**What to work on**
Nothing but a number should be written: the count of lines below that contain "step".

Page layout parsing data
* * * * * * *

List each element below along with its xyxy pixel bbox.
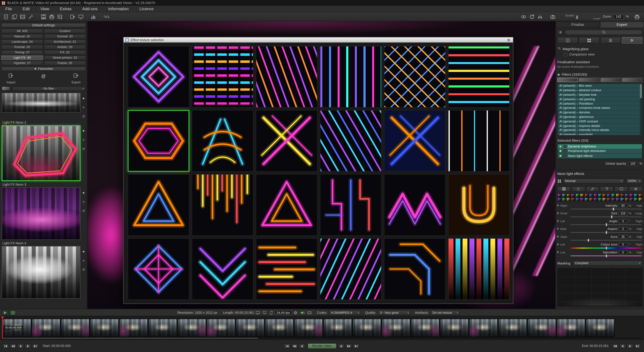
menu-addons[interactable]: Add-ons (77, 6, 103, 12)
texture-neon-chevrons-purple-cyan[interactable] (192, 238, 254, 300)
texture-preset-chip[interactable] (607, 198, 611, 201)
comparison-view-row[interactable]: Comparison view (564, 52, 642, 56)
texture-neon-horseshoe-orange[interactable] (448, 174, 510, 236)
favourites-bar[interactable]: ★ Favourites (1, 66, 86, 71)
step-forward-button[interactable] (338, 344, 344, 348)
filter-options-icon[interactable] (564, 145, 566, 148)
slider-track[interactable] (570, 232, 642, 232)
save-icon[interactable] (40, 13, 47, 20)
texture-neon-drips-orange[interactable] (192, 174, 254, 236)
skip-start-button[interactable] (284, 344, 290, 348)
texture-neon-vbars-purple[interactable] (320, 46, 382, 108)
menu-file[interactable]: File (0, 6, 17, 12)
view-tab-list[interactable] (600, 37, 621, 44)
magnifying-glass-row[interactable]: Magnifying glass (557, 46, 642, 51)
quality-dropdown[interactable]: 3 - Very good▾ (378, 310, 411, 315)
texture-preset-chip[interactable] (571, 193, 575, 197)
artefacts-dropdown[interactable]: Do not reduce▾ (430, 310, 460, 315)
timeline-frame-5[interactable] (119, 319, 148, 337)
refresh-icon[interactable] (82, 206, 85, 214)
expand-arrow-icon[interactable] (557, 243, 559, 246)
print-button[interactable] (633, 13, 641, 20)
skip-end-button[interactable] (32, 344, 38, 348)
texture-preset-chip[interactable] (584, 193, 588, 197)
monitor-icon[interactable] (255, 310, 260, 315)
slider-track[interactable] (570, 248, 642, 248)
square-tool-button[interactable] (614, 186, 628, 192)
timeline-scrollbar[interactable] (2, 338, 642, 339)
category-vignette[interactable]: Vignette: 27 (1, 61, 43, 65)
timeline-frame-10[interactable] (265, 319, 294, 337)
texture-preset-chip[interactable] (611, 198, 615, 201)
flip-horizontal-icon[interactable] (536, 13, 544, 20)
copy-icon[interactable] (11, 13, 18, 20)
texture-preset-chip[interactable] (571, 198, 575, 201)
slider-thumb[interactable] (588, 238, 590, 242)
step-back-button[interactable] (619, 344, 626, 348)
selected-filter-dynamic-brightness[interactable]: Dynamic brightness (558, 144, 642, 149)
render-video-button[interactable]: Render video (308, 343, 336, 349)
texture-neon-road-cyan[interactable] (192, 110, 254, 172)
step-forward-button[interactable] (25, 344, 31, 348)
texture-preset-chip[interactable] (562, 193, 566, 197)
category-fx[interactable]: FX: 22 (44, 50, 86, 55)
menu-edit[interactable]: Edit (17, 6, 35, 12)
rewind-button[interactable] (291, 344, 298, 348)
texture-preset-chip[interactable] (598, 198, 602, 201)
texture-neon-diagonals-cyan-magenta[interactable] (320, 238, 382, 300)
category-all[interactable]: All: 302 (1, 29, 43, 33)
frame-icon[interactable] (307, 310, 312, 315)
filter-item[interactable]: AI (artwork) – Pointillism (558, 102, 642, 106)
step-back-button[interactable] (299, 344, 305, 348)
category-architecture[interactable]: Architecture: 21 (44, 40, 86, 44)
rewind-button[interactable] (10, 344, 16, 348)
slider-thumb[interactable] (605, 246, 607, 250)
filter-item[interactable]: AI (general) – denoise (558, 110, 642, 115)
texture-neon-zigzag-magenta[interactable] (384, 174, 446, 236)
texture-neon-vlines-sparse[interactable] (448, 110, 510, 172)
expand-arrow-icon[interactable] (557, 220, 559, 222)
expand-arrow-icon[interactable] (557, 212, 559, 214)
filter-scrollbar[interactable] (640, 84, 642, 135)
texture-preset-chip[interactable] (625, 198, 629, 201)
slider-value[interactable]: 25 (618, 235, 628, 238)
timeline-frame-1[interactable]: 00:00:00.000 (2, 319, 31, 337)
selected-filter-neon-light-effects[interactable]: Neon light effects (558, 154, 642, 158)
category-natural[interactable]: Natural: 20 (1, 34, 43, 38)
zoom-value[interactable]: 142 (613, 14, 624, 19)
texture-preset-chip[interactable] (593, 198, 598, 201)
close-icon[interactable] (506, 38, 511, 42)
texture-neon-fan-magenta[interactable] (256, 46, 318, 108)
texture-preset-chip[interactable] (629, 198, 633, 201)
refresh-icon[interactable] (82, 112, 85, 120)
texture-preset-chip[interactable] (575, 198, 579, 201)
texture-neon-x-orange-blue[interactable] (384, 110, 446, 172)
texture-neon-crosshatch-orange-blue[interactable] (384, 46, 446, 108)
slider-value[interactable]: 116 (618, 211, 628, 215)
texture-neon-circuit-pink-blue[interactable] (320, 174, 382, 236)
preset-thumbnail-2[interactable] (2, 125, 80, 181)
texture-preset-chip[interactable] (589, 198, 593, 201)
timeline-frame-6[interactable] (148, 319, 177, 337)
plus-icon[interactable] (82, 136, 85, 143)
slider-track[interactable] (570, 216, 642, 217)
filter-item[interactable]: AI (artwork) – 80s neon (558, 84, 642, 88)
texture-preset-chip[interactable] (589, 193, 593, 197)
menu-information[interactable]: Information (103, 6, 134, 12)
timeline-frame-11[interactable] (294, 319, 323, 337)
texture-preset-chip[interactable] (580, 193, 584, 197)
slider-value[interactable]: 0 (618, 242, 628, 246)
texture-neon-hlines-rainbow[interactable] (448, 46, 510, 108)
timeline-frame-12[interactable] (323, 319, 352, 337)
timeline-frame-13[interactable] (352, 319, 381, 337)
filter-item[interactable]: AI (artwork) – abstract contour (558, 88, 642, 92)
texture-preset-chip[interactable] (638, 193, 642, 197)
filter-preview-tab[interactable] (557, 78, 578, 82)
filter-item[interactable]: AI (general) – glamorous (558, 115, 642, 119)
texture-neon-corners-blue-orange[interactable] (384, 238, 446, 300)
slider-value[interactable]: 60 (618, 204, 628, 207)
preview-area[interactable]: Effect texture selection (88, 21, 555, 309)
texture-preset-chip[interactable] (557, 198, 561, 201)
magic-wand-icon[interactable] (27, 13, 34, 20)
timeline-frame-18[interactable] (498, 319, 527, 337)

* * * * * * *

**Exercise output**
4